§ WHAT YOU HAVE TO DO:
Omit the images and output every line of the data below exactly.
:: DATA TO EXAMINE
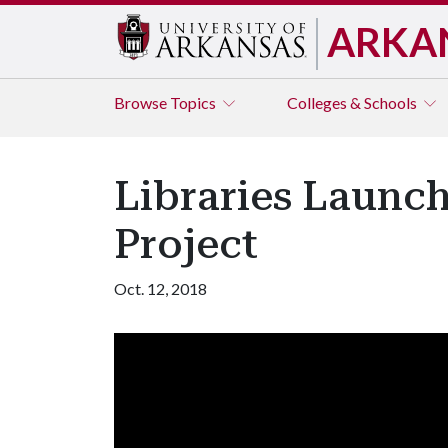
ARKA
Browse
Topics
Colleges & Schools
Libraries Launch
Project
Oct. 12, 2018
::::
§ ANSWER BELOW:
ARKA
Browse
Topics
Colleges & Schools
Libraries Launch
Project
Oct. 12, 2018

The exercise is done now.